> Requirement
Within the records below, reproduce without change the lines from the line that has "以迅速測試不同的概念、風格和格式。因此，啟動活" through the line that has "動、推廣產品變得更加容易，同時在每個渠道上保持自", and only those.

*** Opening of Available records ***

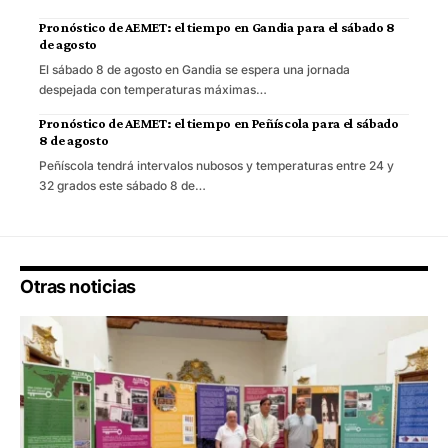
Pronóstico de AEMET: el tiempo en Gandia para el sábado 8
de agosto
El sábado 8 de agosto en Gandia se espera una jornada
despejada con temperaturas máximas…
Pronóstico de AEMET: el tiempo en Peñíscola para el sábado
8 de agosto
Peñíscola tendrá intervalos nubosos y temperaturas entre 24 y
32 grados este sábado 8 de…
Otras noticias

*** Close of Available records ***
*** Opening of Available records ***

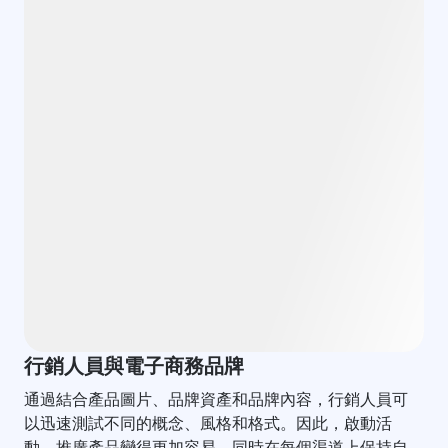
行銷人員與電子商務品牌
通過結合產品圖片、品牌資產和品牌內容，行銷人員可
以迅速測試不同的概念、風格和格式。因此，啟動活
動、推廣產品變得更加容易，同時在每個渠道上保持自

*** Close of Available records ***

> Written reply
以迅速測試不同的概念、風格和格式。因此，啟動活
動、推廣產品變得更加容易，同時在每個渠道上保持自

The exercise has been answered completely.